When I started reading the Bible in earnest after I was saved at the age of 15, this was one of the passages that resonated within my heart. Death did not seem a very big deal to me, especially since I knew I was saved. I sincerely desired to "depart" - but I realise now that it was for all the wrong reasons: the hope of going to heaven, being with the heavenly Father (something that obviously appealed to me very much, given my background of having lost my earthly father at a young age), escaping suffering and pain on earth, and not having to struggle with sin.
It's all about Christ!
When I re-examined this passage last Saturday during cell group meeting, I was struck by how, all these years, I had missed Paul's message by a very wide mark. One thing was very conspicuously absent - and that was the person of Jesus Christ!
Paul's whole life was about Christ and dedicated to Him - "for me to live is Christ"; and "to die is gain" - why? Because to die would be to depart to "be with Christ" - the culmination of all his desires. He did not wish to depart in order to escape from suffering or the struggle with sin - that would be a Buddhist outlook! His main reason for wanting to depart was simply so that he could be with Christ and enjoy His presence!
It's a truth that God is bringing to my attention again and again, and which I still have a problem translating from my head to my heart - Salvation is a Person!
Remaining in the flesh (staying alive)
It is enlightening for me to note that Paul didn't mind staying alive, rather than how I had subconsciously misread it as a young Christian - that he had wished to escape from this earthly life, and couldn't wait to go to heaven (it's amazing how carelessly I read things sometimes). And his reason for staying alive? So that he could continue in fruitful labour for the sake of his Lord and Saviour Jesus Christ, and the sake of the people he was ministering to.
That's a healthy rebuke to me. The only reason I should desire to stay on earth is not so I can enjoy more of life, but so that I can be engaged in fruitful labour for my Lord!
Whom have I in heaven but you? And there is nothing on earth that I desire besides you. My flesh and my heart may fail, but God is the strength of my heart and my portion forever.
(Psa 73:25-26)
But whatever gain I had, I counted as loss for the sake of Christ. Indeed, I count everything as loss because of the surpassing worth of knowing Christ Jesus my Lord. For his sake I have suffered the loss of all things and count them as rubbish, in order that I may gain Christ and be found in him, not having a righteousness of my own that comes from the law, but that which comes through faith in Christ, the righteousness from God that depends on faith.

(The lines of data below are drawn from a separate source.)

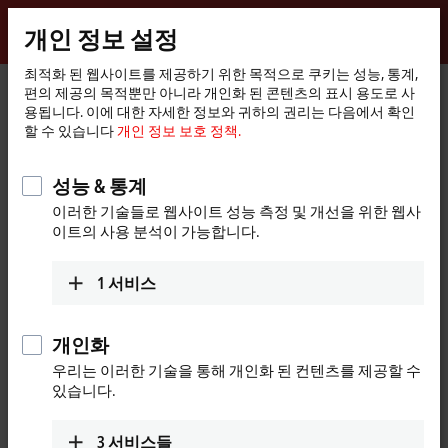
로그인
개인 정보 설정
myBeckhoff
Beckhoff
-
최적화 된 웹사이트를 제공하기 위한 목적으로 쿠키는 성능, 통계,
편의 제공의 목적뿐만 아니라 개인화 된 콘텐츠의 표시 용도로 사
New
용됩니다. 이에 대한 자세한 정보와 귀하의 권리는 다음에서 확인
Automation
홈
회사
새소식
할 수 있습니다
개인 정보 보호 정책.
Technology
페
TwinCAT Vision: Integrates image processing to the PLC
이
지
성능 & 통계
이러한 기술들로 웹사이트 성능 측정 및 개선을 위한 웹사
"허용"을 클릭하면, 우리는 동영상을 제공하고 개인 정보 설
이트의 사용 분석이 가능합니다.
정을 조정합니다. 이 과정에서 Video의 외부 콘텐츠가 포함됩
니다. 다음을 참조해 주시기 바랍니다.
개인 정보 보호 정책.
1
서비스
승인
개인화
우리는 이러한 기술을 통해 개인화 된 컨텐츠를 제공할 수
있습니다.
Apr 27, 2018
3
서비스들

That I may know him and the power of his resurrection, and may share his sufferings, becoming like him in his death, that by any means possible I may attain the resurrection from the dead.
Not that I have already obtained this or am already perfect, but I press on to make it my own, because Christ Jesus has made me his own.
Brothers, I do not consider that I have made it my own. But one thing I do: forgetting what lies behind and straining forward to what lies ahead, I press on toward the goal for the prize of the upward call of God in Christ Jesus.